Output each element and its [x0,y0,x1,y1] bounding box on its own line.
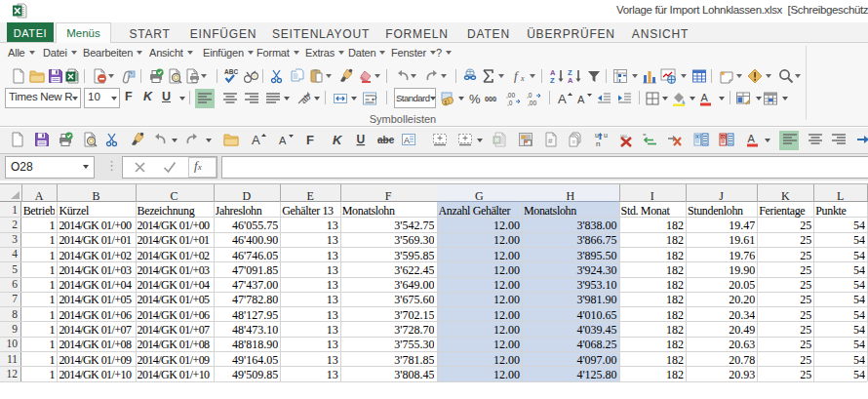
svg-text:A: A [701,92,709,103]
svg-text:≡: ≡ [572,139,575,145]
svg-text:ABC: ABC [224,68,238,75]
svg-text:x: x [520,74,525,83]
svg-text:u: u [604,132,608,139]
svg-text:000: 000 [485,95,496,103]
svg-text:A: A [252,133,260,147]
svg-text:A: A [577,94,585,105]
svg-text:,0: ,0 [527,92,533,99]
svg-text:F: F [306,133,314,147]
svg-text:u̶u̶: u̶u̶ [620,133,629,139]
svg-text:ab: ab [298,92,312,105]
svg-text:n: n [596,140,600,148]
svg-text:A: A [404,136,410,145]
svg-text:A: A [558,92,567,106]
svg-text:%: % [469,92,481,106]
svg-text:u: u [595,132,599,139]
svg-text:,0: ,0 [507,100,513,106]
svg-text:U: U [357,133,366,146]
svg-text:Z: Z [550,76,555,85]
svg-text:$: $ [445,100,448,105]
svg-text:#: # [548,137,553,145]
svg-text:,00: ,00 [528,100,536,106]
svg-text:K: K [333,133,343,147]
svg-text:A: A [279,135,287,146]
svg-text:,00: ,00 [506,92,515,99]
svg-text:f: f [514,68,520,83]
svg-text:A: A [568,76,573,85]
svg-text:=: = [643,132,647,138]
svg-text:A: A [748,133,756,144]
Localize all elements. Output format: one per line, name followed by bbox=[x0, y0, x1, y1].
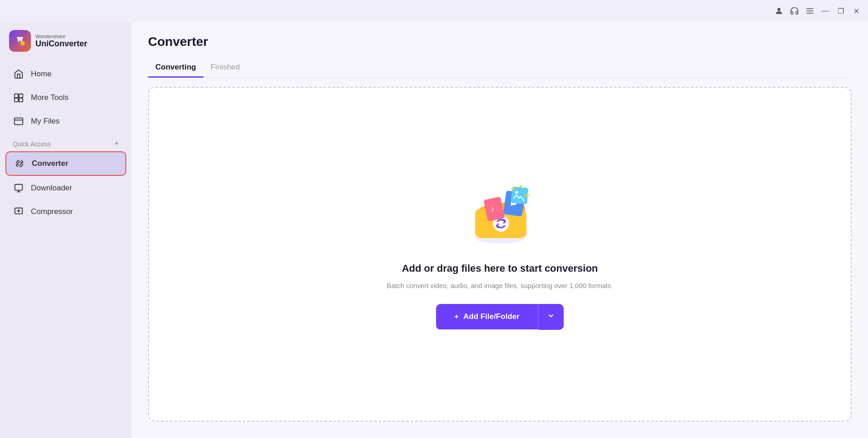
svg-rect-6 bbox=[19, 94, 23, 98]
user-icon[interactable] bbox=[774, 6, 784, 15]
logo-brand: Wondershare bbox=[35, 34, 87, 39]
main-content: Converter Converting Finished bbox=[132, 22, 868, 438]
logo-product: UniConverter bbox=[35, 39, 87, 49]
svg-rect-9 bbox=[15, 118, 23, 125]
add-file-dropdown-button[interactable] bbox=[538, 304, 564, 330]
sidebar: Wondershare UniConverter Home bbox=[0, 22, 132, 438]
downloader-icon bbox=[13, 182, 25, 194]
compressor-icon bbox=[13, 206, 25, 218]
title-bar: — ❐ ✕ bbox=[0, 0, 868, 22]
quick-access-label: Quick Access bbox=[13, 140, 51, 148]
sidebar-logo: Wondershare UniConverter bbox=[0, 22, 132, 63]
app-layout: Wondershare UniConverter Home bbox=[0, 22, 868, 438]
more-tools-icon bbox=[13, 92, 25, 104]
window-controls: — ❐ ✕ bbox=[774, 6, 861, 15]
drop-zone-title: Add or drag files here to start conversi… bbox=[402, 263, 598, 274]
maximize-button[interactable]: ❐ bbox=[836, 6, 845, 15]
svg-point-4 bbox=[20, 41, 25, 46]
svg-point-27 bbox=[519, 185, 521, 187]
close-button[interactable]: ✕ bbox=[852, 6, 861, 15]
tab-converting[interactable]: Converting bbox=[148, 58, 203, 78]
converter-icon bbox=[14, 158, 25, 169]
svg-text:♪: ♪ bbox=[491, 204, 495, 214]
chevron-down-icon bbox=[547, 312, 555, 322]
sidebar-item-label: My Files bbox=[31, 117, 60, 126]
quick-access-nav: Converter Downloader bbox=[0, 151, 132, 223]
logo-text: Wondershare UniConverter bbox=[35, 34, 87, 49]
add-file-button[interactable]: + Add File/Folder bbox=[436, 304, 538, 329]
converter-illustration: ♪ bbox=[464, 179, 536, 252]
svg-point-11 bbox=[18, 162, 21, 165]
page-title: Converter bbox=[148, 35, 852, 49]
drop-zone-container: ♪ bbox=[132, 78, 868, 438]
sidebar-item-more-tools[interactable]: More Tools bbox=[5, 86, 126, 109]
svg-rect-12 bbox=[15, 184, 23, 190]
tab-bar: Converting Finished bbox=[148, 58, 852, 78]
quick-access-add[interactable]: + bbox=[114, 139, 119, 149]
menu-icon[interactable] bbox=[805, 6, 814, 15]
svg-point-0 bbox=[778, 8, 781, 11]
sidebar-item-label: More Tools bbox=[31, 93, 69, 102]
svg-rect-8 bbox=[19, 98, 23, 102]
sidebar-item-my-files[interactable]: My Files bbox=[5, 110, 126, 133]
sidebar-item-compressor[interactable]: Compressor bbox=[5, 200, 126, 223]
quick-access-header: Quick Access + bbox=[0, 133, 132, 151]
sidebar-item-home[interactable]: Home bbox=[5, 63, 126, 85]
add-file-button-group: + Add File/Folder bbox=[436, 304, 564, 330]
sidebar-item-downloader[interactable]: Downloader bbox=[5, 177, 126, 199]
sidebar-item-label: Downloader bbox=[31, 184, 72, 193]
minimize-button[interactable]: — bbox=[821, 6, 830, 15]
home-icon bbox=[13, 68, 25, 80]
svg-rect-5 bbox=[15, 94, 18, 98]
svg-point-25 bbox=[511, 188, 514, 190]
logo-icon bbox=[9, 30, 31, 52]
drop-zone[interactable]: ♪ bbox=[148, 87, 852, 422]
sidebar-item-label: Compressor bbox=[31, 207, 73, 216]
page-header: Converter bbox=[132, 22, 868, 58]
my-files-icon bbox=[13, 115, 25, 127]
sidebar-item-label: Home bbox=[31, 70, 51, 79]
drop-zone-subtitle: Batch convert video, audio, and image fi… bbox=[387, 282, 613, 289]
headphone-icon[interactable] bbox=[790, 6, 799, 15]
sidebar-nav: Home More Tools My Fil bbox=[0, 63, 132, 133]
sidebar-item-label: Converter bbox=[32, 159, 68, 168]
svg-rect-7 bbox=[15, 98, 18, 102]
add-file-label: Add File/Folder bbox=[463, 312, 520, 321]
plus-icon: + bbox=[454, 312, 459, 321]
sidebar-item-converter[interactable]: Converter bbox=[5, 151, 126, 176]
tab-finished[interactable]: Finished bbox=[203, 58, 247, 78]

◆ **What the task asks**:
This task asks for the data above repeated exactly, without a single picture.

◆ **Final answer**:
Output each element and its [x0,y0,x1,y1] bounding box on its own line.
svg-text:A: A [701,92,709,103]
svg-text:≡: ≡ [572,139,575,145]
svg-text:ABC: ABC [224,68,238,75]
svg-text:x: x [520,74,525,83]
svg-text:u: u [604,132,608,139]
svg-text:000: 000 [485,95,496,103]
svg-text:A: A [252,133,260,147]
svg-text:A: A [577,94,585,105]
svg-text:,0: ,0 [527,92,533,99]
svg-text:F: F [306,133,314,147]
svg-text:u̶u̶: u̶u̶ [620,133,629,139]
svg-text:ab: ab [298,92,312,105]
svg-text:n: n [596,140,600,148]
svg-text:A: A [404,136,410,145]
svg-text:A: A [558,92,567,106]
svg-text:%: % [469,92,481,106]
svg-text:u: u [595,132,599,139]
svg-text:,0: ,0 [507,100,513,106]
svg-text:U: U [357,133,366,146]
svg-text:Z: Z [550,76,555,85]
svg-text:$: $ [445,100,448,105]
svg-text:#: # [548,137,553,145]
svg-text:,00: ,00 [528,100,536,106]
svg-text:K: K [333,133,343,147]
svg-text:A: A [279,135,287,146]
svg-text:,00: ,00 [506,92,515,99]
svg-text:f: f [514,68,520,83]
svg-text:A: A [568,76,573,85]
svg-text:=: = [643,132,647,138]
svg-text:A: A [748,133,756,144]
Localize all elements. Output format: one per line, name followed by bbox=[x0, y0, x1, y1].
svg-rect-6 bbox=[19, 94, 23, 98]
user-icon[interactable] bbox=[774, 6, 784, 15]
logo-brand: Wondershare bbox=[35, 34, 87, 39]
main-content: Converter Converting Finished bbox=[132, 22, 868, 438]
logo-product: UniConverter bbox=[35, 39, 87, 49]
svg-rect-9 bbox=[15, 118, 23, 125]
add-file-dropdown-button[interactable] bbox=[538, 304, 564, 330]
sidebar: Wondershare UniConverter Home bbox=[0, 22, 132, 438]
downloader-icon bbox=[13, 182, 25, 194]
compressor-icon bbox=[13, 206, 25, 218]
title-bar: — ❐ ✕ bbox=[0, 0, 868, 22]
quick-access-label: Quick Access bbox=[13, 140, 51, 148]
sidebar-logo: Wondershare UniConverter bbox=[0, 22, 132, 63]
app-layout: Wondershare UniConverter Home bbox=[0, 22, 868, 438]
more-tools-icon bbox=[13, 92, 25, 104]
window-controls: — ❐ ✕ bbox=[774, 6, 861, 15]
drop-zone-title: Add or drag files here to start conversi… bbox=[402, 263, 598, 274]
maximize-button[interactable]: ❐ bbox=[836, 6, 845, 15]
svg-point-4 bbox=[20, 41, 25, 46]
svg-point-27 bbox=[519, 185, 521, 187]
close-button[interactable]: ✕ bbox=[852, 6, 861, 15]
tab-converting[interactable]: Converting bbox=[148, 58, 203, 78]
converter-icon bbox=[14, 158, 25, 169]
svg-text:♪: ♪ bbox=[491, 204, 495, 214]
chevron-down-icon bbox=[547, 312, 555, 322]
sidebar-item-label: My Files bbox=[31, 117, 60, 126]
quick-access-nav: Converter Downloader bbox=[0, 151, 132, 223]
logo-text: Wondershare UniConverter bbox=[35, 34, 87, 49]
add-file-button[interactable]: + Add File/Folder bbox=[436, 304, 538, 329]
converter-illustration: ♪ bbox=[464, 179, 536, 252]
svg-point-11 bbox=[18, 162, 21, 165]
page-title: Converter bbox=[148, 35, 852, 49]
drop-zone-container: ♪ bbox=[132, 78, 868, 438]
sidebar-item-more-tools[interactable]: More Tools bbox=[5, 86, 126, 109]
svg-rect-12 bbox=[15, 184, 23, 190]
tab-bar: Converting Finished bbox=[148, 58, 852, 78]
quick-access-add[interactable]: + bbox=[114, 139, 119, 149]
menu-icon[interactable] bbox=[805, 6, 814, 15]
svg-point-0 bbox=[778, 8, 781, 11]
sidebar-item-label: More Tools bbox=[31, 93, 69, 102]
svg-rect-8 bbox=[19, 98, 23, 102]
sidebar-item-my-files[interactable]: My Files bbox=[5, 110, 126, 133]
sidebar-item-compressor[interactable]: Compressor bbox=[5, 200, 126, 223]
quick-access-header: Quick Access + bbox=[0, 133, 132, 151]
sidebar-item-home[interactable]: Home bbox=[5, 63, 126, 85]
add-file-button-group: + Add File/Folder bbox=[436, 304, 564, 330]
sidebar-item-downloader[interactable]: Downloader bbox=[5, 177, 126, 199]
sidebar-item-label: Downloader bbox=[31, 184, 72, 193]
minimize-button[interactable]: — bbox=[821, 6, 830, 15]
home-icon bbox=[13, 68, 25, 80]
svg-rect-5 bbox=[15, 94, 18, 98]
svg-point-25 bbox=[511, 188, 514, 190]
logo-icon bbox=[9, 30, 31, 52]
drop-zone[interactable]: ♪ bbox=[148, 87, 852, 422]
sidebar-item-label: Compressor bbox=[31, 207, 73, 216]
page-header: Converter bbox=[132, 22, 868, 58]
my-files-icon bbox=[13, 115, 25, 127]
sidebar-item-label: Home bbox=[31, 70, 51, 79]
drop-zone-subtitle: Batch convert video, audio, and image fi… bbox=[387, 282, 613, 289]
headphone-icon[interactable] bbox=[790, 6, 799, 15]
sidebar-nav: Home More Tools My Fil bbox=[0, 63, 132, 133]
sidebar-item-label: Converter bbox=[32, 159, 68, 168]
svg-rect-7 bbox=[15, 98, 18, 102]
add-file-label: Add File/Folder bbox=[463, 312, 520, 321]
plus-icon: + bbox=[454, 312, 459, 321]
sidebar-item-converter[interactable]: Converter bbox=[5, 151, 126, 176]
tab-finished[interactable]: Finished bbox=[203, 58, 247, 78]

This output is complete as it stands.